# low oil pressure



## bigred94 (Sep 14, 2011)

on the 8n i just bought, when you first start it it has great oil pressure, when it runs for a few minutes it drops off the gauge but the tractor runs fine with no knocking. i have changed the oil thinking that might help but still does the same thing. does anyone have ideas of what is wrong or what i should try next?


----------



## ErnieS (Jun 1, 2011)

What oil did you put in? The book calls for 20 wt for temps between freezing and 86* F, but if your bearings are worn, you might want to go with 30 or even 40.
Another thing to try is run it until the oil pressure drops, shut it down and immediately check the oil. Does it show extremely low? Let it sit for 10 minutes and restart it. How is the oil pressure now?
I'm thinking the oil may not be draining back


----------



## bigred94 (Sep 14, 2011)

I used a 30 wt oil.

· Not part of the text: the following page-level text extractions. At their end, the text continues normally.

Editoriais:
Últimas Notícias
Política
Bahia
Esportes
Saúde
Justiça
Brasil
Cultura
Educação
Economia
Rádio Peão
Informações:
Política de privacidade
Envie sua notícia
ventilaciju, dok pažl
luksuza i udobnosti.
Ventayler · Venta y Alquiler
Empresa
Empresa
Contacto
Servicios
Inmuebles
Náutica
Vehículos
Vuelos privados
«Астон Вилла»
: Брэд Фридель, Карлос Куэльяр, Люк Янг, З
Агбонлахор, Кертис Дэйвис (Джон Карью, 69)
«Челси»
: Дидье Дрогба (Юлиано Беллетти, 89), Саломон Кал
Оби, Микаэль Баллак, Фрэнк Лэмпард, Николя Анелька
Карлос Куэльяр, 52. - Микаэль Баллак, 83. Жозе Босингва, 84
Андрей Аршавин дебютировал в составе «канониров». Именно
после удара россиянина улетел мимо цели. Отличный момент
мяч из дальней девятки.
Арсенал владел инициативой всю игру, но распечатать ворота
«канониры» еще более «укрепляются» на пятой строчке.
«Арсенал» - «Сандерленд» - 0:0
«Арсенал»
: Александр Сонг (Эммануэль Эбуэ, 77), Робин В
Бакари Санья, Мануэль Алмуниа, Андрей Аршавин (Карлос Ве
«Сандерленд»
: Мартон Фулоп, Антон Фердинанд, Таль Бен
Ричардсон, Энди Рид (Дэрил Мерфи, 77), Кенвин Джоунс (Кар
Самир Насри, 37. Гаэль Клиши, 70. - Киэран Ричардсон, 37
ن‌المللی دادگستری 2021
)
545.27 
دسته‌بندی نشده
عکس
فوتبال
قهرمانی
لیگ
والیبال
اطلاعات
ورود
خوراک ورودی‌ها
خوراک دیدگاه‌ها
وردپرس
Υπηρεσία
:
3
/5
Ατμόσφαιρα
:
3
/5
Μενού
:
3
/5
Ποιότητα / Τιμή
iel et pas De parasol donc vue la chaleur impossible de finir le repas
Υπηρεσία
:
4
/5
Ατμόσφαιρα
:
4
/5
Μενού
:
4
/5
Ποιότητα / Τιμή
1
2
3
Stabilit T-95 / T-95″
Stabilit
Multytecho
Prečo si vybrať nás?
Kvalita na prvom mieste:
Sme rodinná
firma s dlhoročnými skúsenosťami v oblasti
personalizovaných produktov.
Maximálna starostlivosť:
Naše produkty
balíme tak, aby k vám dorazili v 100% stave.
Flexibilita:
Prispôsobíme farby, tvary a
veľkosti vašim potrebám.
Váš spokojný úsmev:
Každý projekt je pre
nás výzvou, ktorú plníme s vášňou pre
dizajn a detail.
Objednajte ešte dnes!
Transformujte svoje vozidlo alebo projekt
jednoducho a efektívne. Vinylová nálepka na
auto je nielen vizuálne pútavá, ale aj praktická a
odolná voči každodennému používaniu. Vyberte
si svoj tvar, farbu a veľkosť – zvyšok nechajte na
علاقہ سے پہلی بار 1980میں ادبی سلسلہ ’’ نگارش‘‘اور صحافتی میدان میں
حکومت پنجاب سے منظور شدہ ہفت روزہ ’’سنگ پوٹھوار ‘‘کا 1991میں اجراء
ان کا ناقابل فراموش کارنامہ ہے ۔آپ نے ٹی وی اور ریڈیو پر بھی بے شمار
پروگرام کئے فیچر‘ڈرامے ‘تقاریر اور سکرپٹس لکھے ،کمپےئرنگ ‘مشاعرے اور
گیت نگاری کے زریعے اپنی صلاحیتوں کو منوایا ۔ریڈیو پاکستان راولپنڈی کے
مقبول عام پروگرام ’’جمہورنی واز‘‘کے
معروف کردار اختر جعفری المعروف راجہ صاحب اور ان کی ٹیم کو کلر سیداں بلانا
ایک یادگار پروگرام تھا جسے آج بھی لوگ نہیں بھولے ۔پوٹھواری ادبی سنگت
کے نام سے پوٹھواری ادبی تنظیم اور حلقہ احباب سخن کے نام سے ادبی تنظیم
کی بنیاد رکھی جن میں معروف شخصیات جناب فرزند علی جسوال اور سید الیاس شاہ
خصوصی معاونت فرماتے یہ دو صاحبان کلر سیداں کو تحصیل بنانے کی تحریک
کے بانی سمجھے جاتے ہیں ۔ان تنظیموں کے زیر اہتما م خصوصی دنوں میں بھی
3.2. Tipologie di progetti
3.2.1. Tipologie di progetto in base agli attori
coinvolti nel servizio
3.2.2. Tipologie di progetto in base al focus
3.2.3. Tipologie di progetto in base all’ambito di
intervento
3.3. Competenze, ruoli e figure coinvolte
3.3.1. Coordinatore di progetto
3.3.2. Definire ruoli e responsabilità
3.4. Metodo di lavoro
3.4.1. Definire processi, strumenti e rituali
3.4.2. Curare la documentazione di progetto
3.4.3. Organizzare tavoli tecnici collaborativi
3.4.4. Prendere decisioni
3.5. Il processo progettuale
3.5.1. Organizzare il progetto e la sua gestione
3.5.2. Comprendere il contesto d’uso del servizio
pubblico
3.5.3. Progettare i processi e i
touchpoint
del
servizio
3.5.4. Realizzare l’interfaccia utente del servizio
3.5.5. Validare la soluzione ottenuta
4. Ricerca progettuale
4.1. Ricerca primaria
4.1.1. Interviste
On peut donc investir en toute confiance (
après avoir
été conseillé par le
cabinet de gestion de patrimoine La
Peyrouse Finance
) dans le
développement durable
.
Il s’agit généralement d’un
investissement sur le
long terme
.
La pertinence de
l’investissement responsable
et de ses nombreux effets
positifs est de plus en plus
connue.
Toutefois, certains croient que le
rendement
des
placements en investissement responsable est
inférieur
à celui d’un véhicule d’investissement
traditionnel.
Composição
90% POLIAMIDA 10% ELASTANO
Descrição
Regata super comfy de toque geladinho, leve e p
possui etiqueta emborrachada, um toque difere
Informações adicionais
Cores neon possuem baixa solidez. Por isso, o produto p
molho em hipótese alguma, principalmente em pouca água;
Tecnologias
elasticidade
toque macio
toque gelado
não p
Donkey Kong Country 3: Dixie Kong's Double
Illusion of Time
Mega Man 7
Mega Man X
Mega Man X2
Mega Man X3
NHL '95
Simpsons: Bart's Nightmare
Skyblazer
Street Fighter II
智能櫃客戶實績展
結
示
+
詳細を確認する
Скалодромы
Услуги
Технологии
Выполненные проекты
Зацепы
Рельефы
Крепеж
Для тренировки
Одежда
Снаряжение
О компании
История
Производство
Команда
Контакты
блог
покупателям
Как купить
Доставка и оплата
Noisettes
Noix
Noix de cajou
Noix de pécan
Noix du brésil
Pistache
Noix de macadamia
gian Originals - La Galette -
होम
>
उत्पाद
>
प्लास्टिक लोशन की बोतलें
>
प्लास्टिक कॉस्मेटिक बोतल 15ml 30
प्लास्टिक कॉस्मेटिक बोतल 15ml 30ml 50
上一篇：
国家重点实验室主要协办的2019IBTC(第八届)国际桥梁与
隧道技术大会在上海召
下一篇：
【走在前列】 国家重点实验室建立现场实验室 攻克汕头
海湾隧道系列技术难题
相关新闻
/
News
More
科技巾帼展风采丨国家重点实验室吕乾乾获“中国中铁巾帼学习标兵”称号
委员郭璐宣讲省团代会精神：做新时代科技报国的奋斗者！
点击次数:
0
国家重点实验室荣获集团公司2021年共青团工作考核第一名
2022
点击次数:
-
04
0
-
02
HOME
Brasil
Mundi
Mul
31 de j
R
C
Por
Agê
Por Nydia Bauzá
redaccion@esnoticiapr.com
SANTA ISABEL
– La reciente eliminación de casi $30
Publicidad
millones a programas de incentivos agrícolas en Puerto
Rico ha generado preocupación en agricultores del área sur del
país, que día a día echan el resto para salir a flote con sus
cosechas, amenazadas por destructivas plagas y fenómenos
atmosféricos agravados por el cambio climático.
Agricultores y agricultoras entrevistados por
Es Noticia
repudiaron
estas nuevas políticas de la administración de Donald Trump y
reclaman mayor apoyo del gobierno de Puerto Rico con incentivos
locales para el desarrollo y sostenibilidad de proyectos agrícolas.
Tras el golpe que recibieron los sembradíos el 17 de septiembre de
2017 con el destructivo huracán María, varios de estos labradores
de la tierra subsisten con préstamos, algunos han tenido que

I will do the test as you posted and I will post the results


----------



## bigred94 (Sep 14, 2011)

ok i started tractor today and gauge was reading 30 psi on oil. not ever ten minutes later it was reading 0. i checked oil before i stated it and made a note of what it was reading. when oil hit 0 on gauge i shut off tractor and checked oil. it was reading the same level as before i started tractor. now what? someone said maybe a relive valve?????


----------



## bigred94 (Sep 14, 2011)

anyone????


----------